There’s more than one way to skin a cat, or protect Cape Cod’s coastal waters from septic system pollution. Local environmental reporter Elise Hugus says growing shellfish presents an economically-beneficial way to meet state-mandated nitrogen limits (so-called Total Maximum Daily Loads) without the “lengthy, costly, and energy-intensive installation of a sewer system.”
A 2006 study of aquaculture in Waquoit Bay by WHOI’s Marine Policy Center found that 500 oysters and quahogs removed 0.1 kilograms of nitrogen per liter from the water, and an additional 0.1 kg from the sediment underneath the growing tray per year. … If grown on an exponential scale, aquaculture could potentially meet [Total Maximum Daily Load] targets, especially if the inlets to some coastal ponds are also widened.
In a spreadsheet analysis of four coastal ponds in Falmouth facing Vineyard Sound, Mr.
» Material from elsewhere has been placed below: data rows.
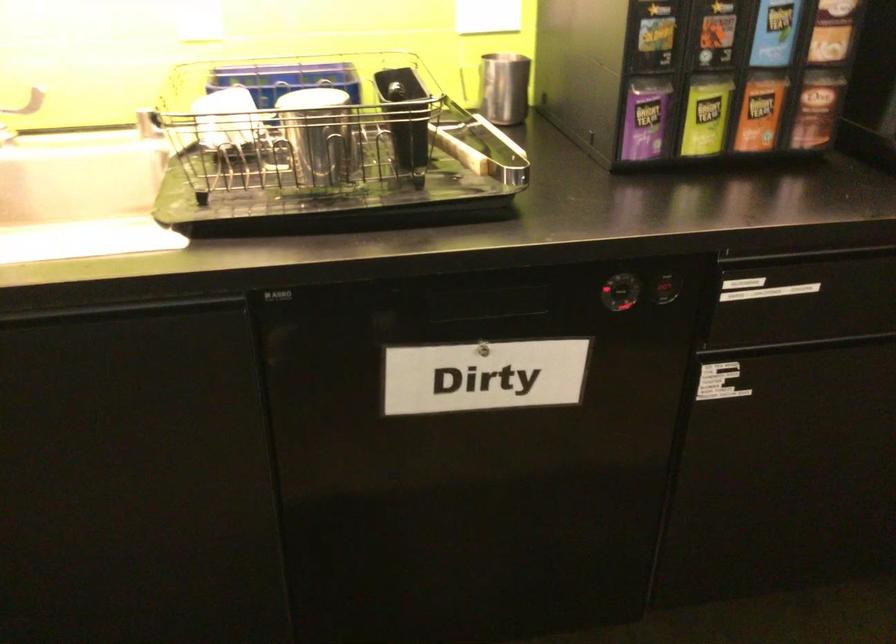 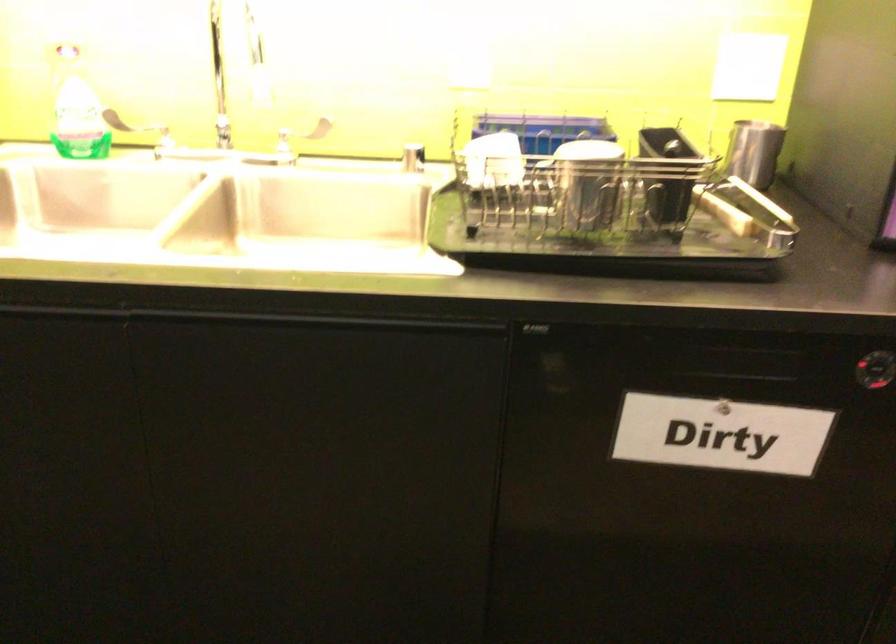 From the picture: Which direction would the cameraman need to move to produce the second image?

The cameraman moved toward left, backward. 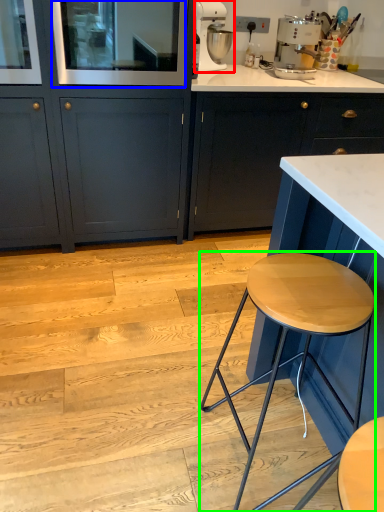 Question: Estimate the real-world distances between objects in this image. Which object is closer to kitchen appliance (highlighted by a red box), glass door (highlighted by a blue box) or stool (highlighted by a green box)?

Choices:
 (A) glass door
 (B) stool

Answer: (A) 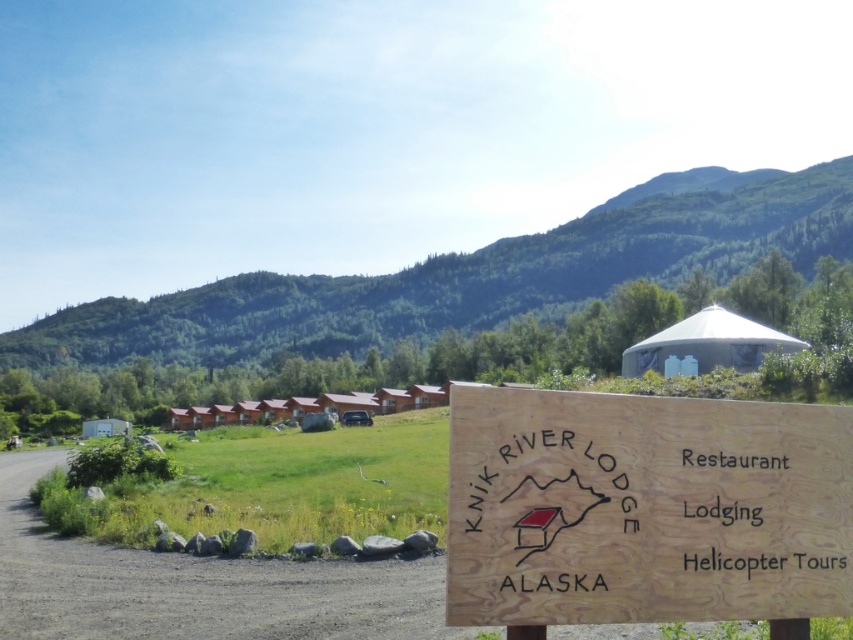 Looking at the scene, which object is positioned to the right of the other? The wooden sign at center or the green forested mountain at upper center?

The wooden sign at center is positioned to the right of the green forested mountain at upper center.

You are a guest at the lodge and want to see the green forested mountain at upper center. From your current position in front of the wooden sign at center, which direction should you look to see the mountain?

The green forested mountain at upper center is located above the wooden sign at center, so you should look upward to see it. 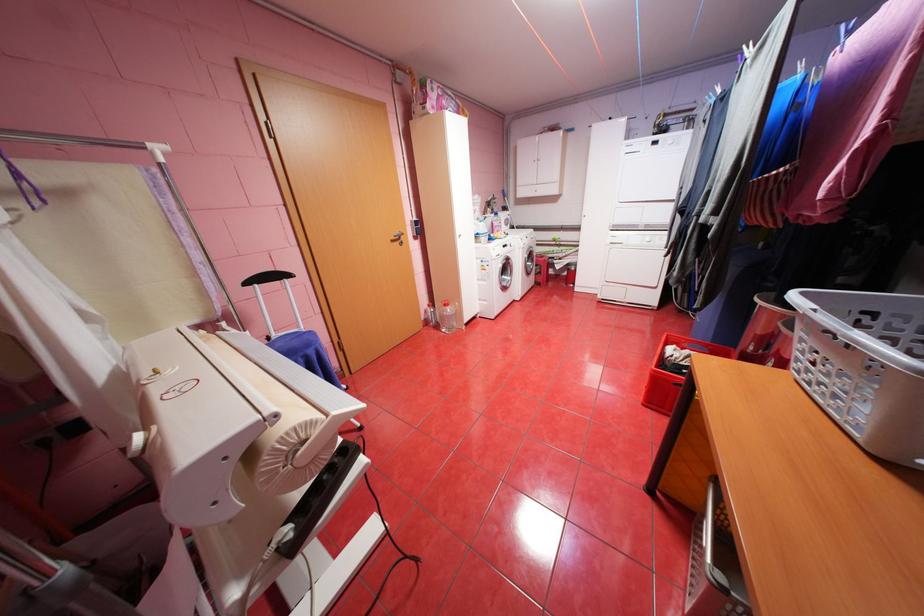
Zweig recommends setting aside 8-9% of Bournes Pond, Great Pond, and Green Pond for aquaculture, and about 22% of the heavily polluted Little Pond, in order to meet the state-mandated [Total Maximum Daily Loads].
But Hugus admits the aquaculture option isn’t perfect:
One additional issue that aquaculture does not address is the need for a wastewater solution that removes not only nitrogen, but a range of “contaminants of concern” from products consumed and eliminated by humans, now concentrated in your drinking water.
Even if shellfish were capable of filtering and sequestering aspirin, Viagra, and shampoo chemical residues from the water, would that solve the problem? (And would you want to eat them?) Or does it just point to a larger question: why are we contaminating fresh drinking water with our waste?
In my humble opinion, we need a variety of options to deal with our wastewater worries. If it is not conceivable to place aquaculture operations in coastal ponds on the scale necessary to remove the entire nitrogen load, it would be wise to eliminate the main cause of the contamination: septic tanks.